RALEIGH, N.C. (WNCN) – The state Forest Service has issued a burn ban across North Carolina due to hazardous forest fire conditions.

The ban, effective at 5 p.m. Monday, prohibits opening burning in all of North Carolina’s counties regardless of whether a permit was previously issued.

The ban comes as a fire has burned more than 500 acres at Pilot Mountain.

“It is fall wildfire season in North Carolina, and we are seeing wildfire activity increase due to dry conditions,” said Agriculture Commissioner Steve Troxler. “With these ongoing conditions, a statewide burn ban is necessary to reduce the risk of fires starting and spreading quickly. Our top priority is always to protect lives, property and forestland across the state.”

The issuance of any new permits has also been suspended until the ban is lifted, the Forest Service said.

Anyone violating the burn ban faces a $100 fine plus $183 court costs.

Any person responsible for setting a fire may be liable for any expenses related to extinguishing the fire.

The Cape Hatteras National Seashore says this ban also applies to beach fires. The fire ban will be lifted along the Seashore when conditions improve.

The Forest Service released some frequently asked questions to help North Carolinians during the ban:

Q: What is open burning?
A: Open burning includes burning leaves, branches or other plant material. In all cases, burning trash, lumber, tires, newspapers, plastics or other nonvegetative material is illegal.

Q: May I still use my grill or barbecue?
A: Yes, if no other local ordinances prohibit their use.

Q: How should I report a wildfire?
A: Call 911 to report a wildfire.

Q: How should I report a person who intentionally starts a wildfire?
A: Call 911 to report a wildfire.

Q: My local fire marshal has also issued a burn ban for my county. What does this mean?
A: The burn ban issued by the N.C. Forest service does not apply to a fire within 100 feet of an occupied dwelling. Local government agencies have jurisdiction over open burning within 100 feet of an occupied dwelling. The N.C. Forest Service has advised county fire marshals of the burning ban and has asked for their consideration of also implementing a burning ban. If a fire within a 100-foot area of a dwelling escapes containment, a North Carolina forest ranger may take reasonable steps to extinguish or control it. The person responsible for setting the fire may be liable for any expenses related to extinguishing the fire.

Q: Are there other instances which impact open burning?
A: Local ordinances and air quality regulations may impact open burning. For instance, outdoor burning is prohibited in areas covered by Code Orange or Code Red air quality forecasts. Learn more about air quality forecasts here.

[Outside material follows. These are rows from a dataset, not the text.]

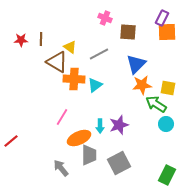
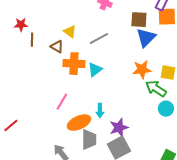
brown square: (128, 32) -> (139, 20), moved
brown line: (41, 39) -> (32, 40), moved
brown triangle: (57, 62) -> (57, 47), size x0.6
blue triangle: (136, 64) -> (146, 38), moved
purple star: (119, 125) -> (119, 128), moved

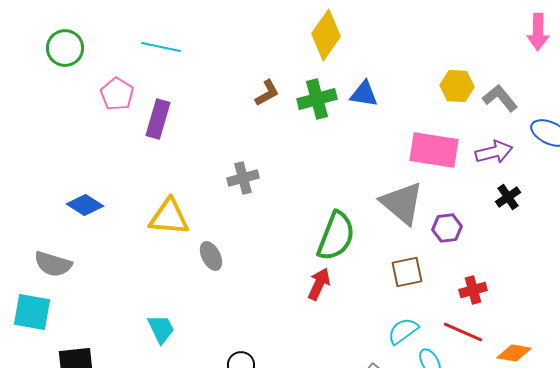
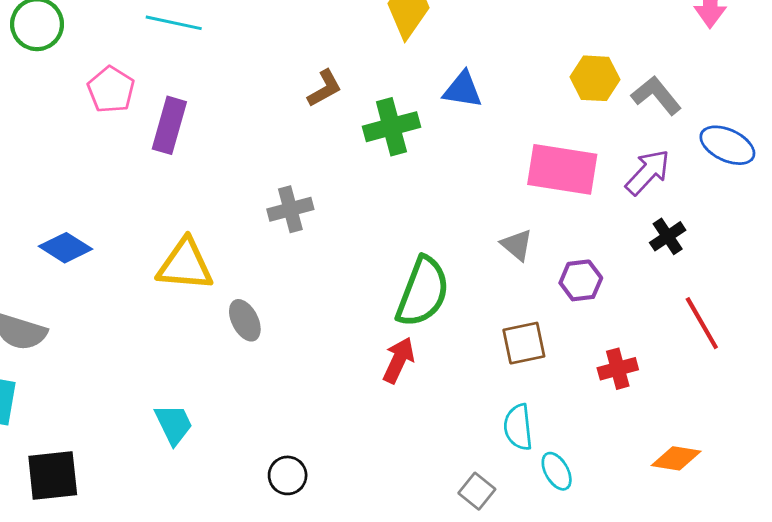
green cross: (317, 99) -> (391, 127), moved
purple arrow: (494, 152) -> (648, 172), turned -33
gray triangle: (402, 203) -> (517, 245), size x0.5
cyan semicircle: (403, 331) -> (518, 427), turned -60
red line: (463, 332) -> (702, 323), moved, turned 36

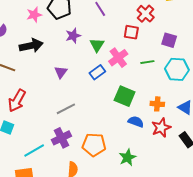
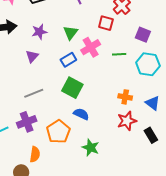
purple star: (73, 36) -> (39, 32), moved
green square: (125, 96) -> (72, 88), moved
blue semicircle: (136, 122) -> (81, 114), moved
orange pentagon: (94, 145) -> (58, 132), turned 30
green star: (128, 157) -> (91, 147), turned -30

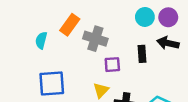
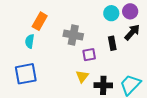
orange rectangle: (70, 25) -> (40, 21), moved
black arrow: (168, 43) -> (132, 32), turned 126
blue square: (52, 84) -> (26, 74), moved

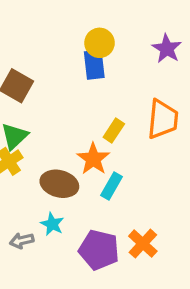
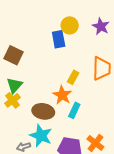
yellow circle: (100, 43) -> (70, 25), moved
cyan star: (52, 224) -> (41, 136), size x1.6

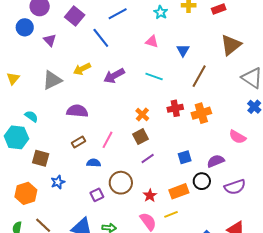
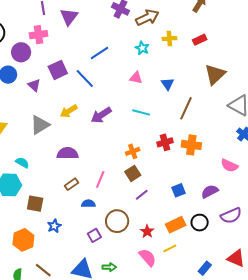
purple square: (75, 16) -> (58, 70), moved, turned 30
orange cross: (201, 113) -> (191, 145), turned 30
orange cross: (142, 115) -> (133, 151), turned 32
black circle: (202, 181) -> (200, 223), moved

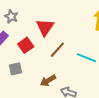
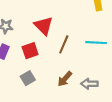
red square: (26, 45) -> (30, 51), turned 35

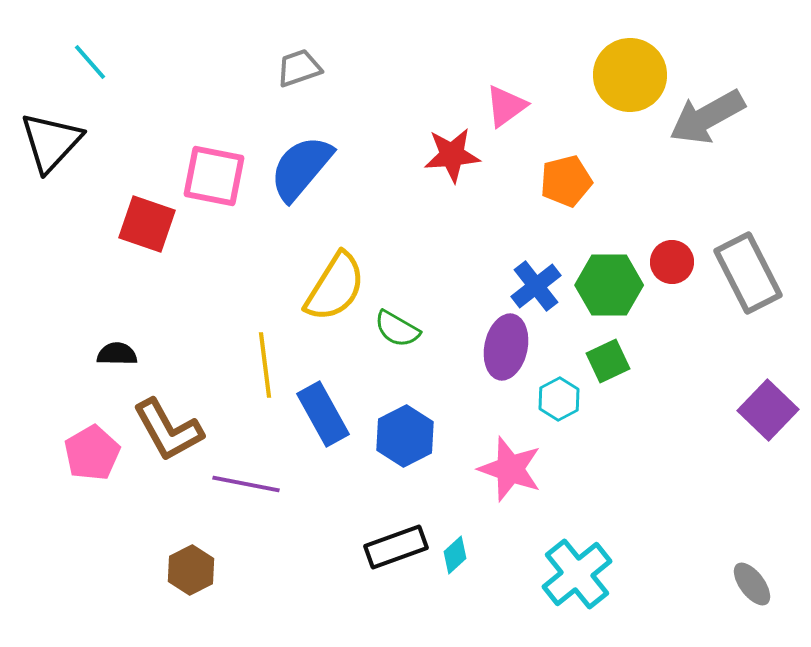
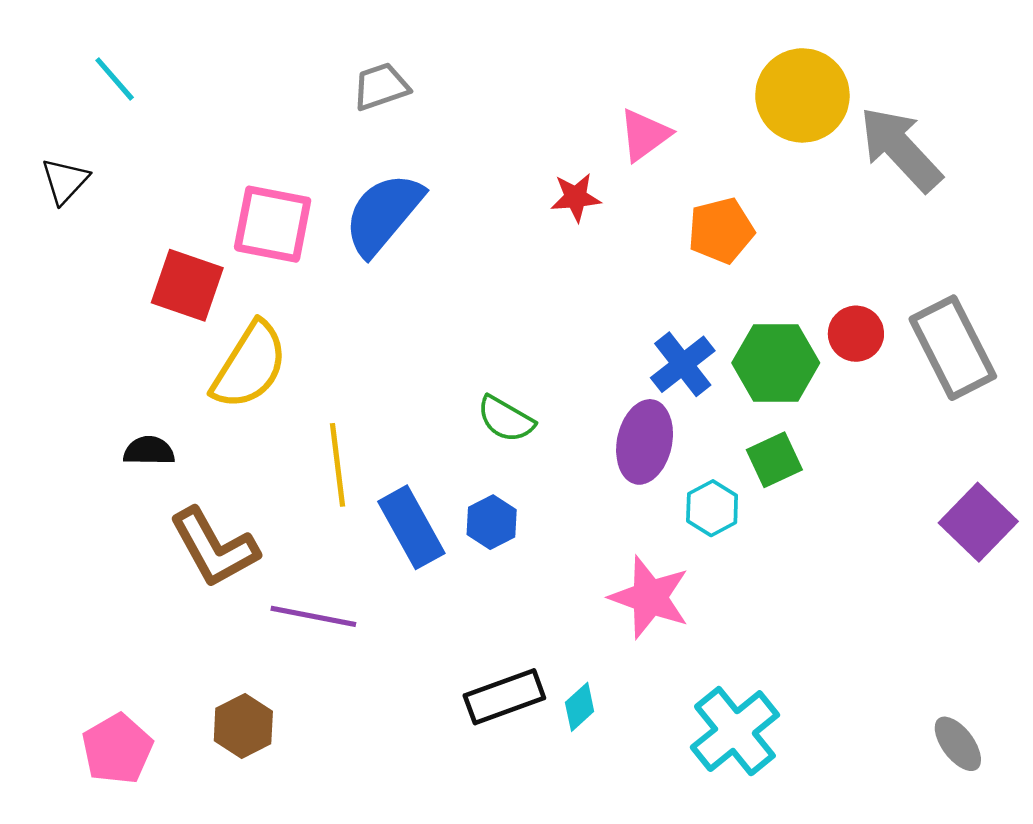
gray arrow: (707, 117) -> (901, 149), turned 76
black triangle: (51, 142) -> (65, 181), size x0.6
red star: (452, 155) -> (576, 197), size x0.7
yellow semicircle: (335, 287) -> (250, 366), moved
blue hexagon: (405, 436) -> (492, 522), moved, size x0.7
pink pentagon: (92, 453) -> (117, 749), moved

Q: Can I have a campfire when I go camping?
A: Campfires would be considered open burning and are not exempt from the burn ban. During a burn ban, portable gas stoves or grills are alternate methods for cooking food while camping.

Q: What can I do to protect my house against the risk of wildfire?
A: Learn about wildfire risk assessments and preparedness and prevention plans on the N.C. Forest Service website.